When I was young, there was what was called a ‘Water Organ’ at the annual fair in my village. This was an early version of the water fountain spectacle you see every hour outside the Bellagio in Las Vegas. It combines fountains with a light show.
One year there was a problem with the Water Organ since the water pressure was not constant. So sometimes the water sprayed straight up, as intended, while at other moments the nozzles sputtered water in all directions, safe upwards. In stead of a nice water ballet, it was a disaster. The lights worked fine, the nozzles worked as intended but the water pressure was not constant.

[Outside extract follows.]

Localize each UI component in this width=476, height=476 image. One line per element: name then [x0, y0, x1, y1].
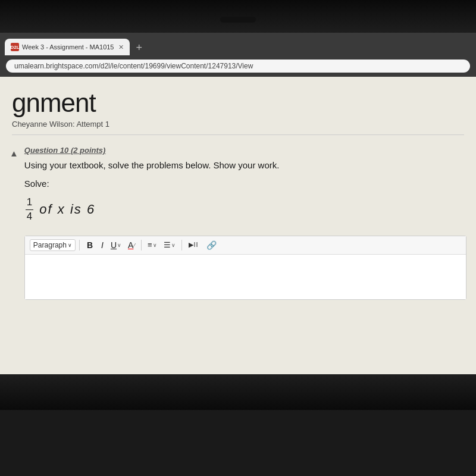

A d/a-converter is in essence a digitally controlled nozzle that varies the resistance, resulting in the desired current that is then converted to voltage. But if the water pressure - the voltage in of the power supply - is not constant, the resulting fountain height - the audio signal - can not completely be predicted. Now imagine that the water pressure was also used for other purposes, like some water spraying in the adjacent boat ride, then you would be sure the result can never be constant. This is exactly the case with DAC boards in computers, including the DAC+ Pro on the Raspberry Pi. What Scott had suggested was to connect the water source directly to the fountains so that anything else had to do with the water pressure that was left after the fountains. In DAC terms: I was going to connect the linear power supply directly to the DAC+ Pro board. I ordered some angled print headers and soldered one to the DAC+ Pro.
The matching connector and leads were soldered to an adaptor that connected to the SBooster 5 V 1.5A filtered power supply. It is generally advised to use a 2A power supply for the Raspberry Pi 2B but the SBooster supply has worked for a week now without any problem. I have drilled a hole in the side of my HiFiBerry case where the new power connector sticks out. A locking connector would have been nicer, but this will do.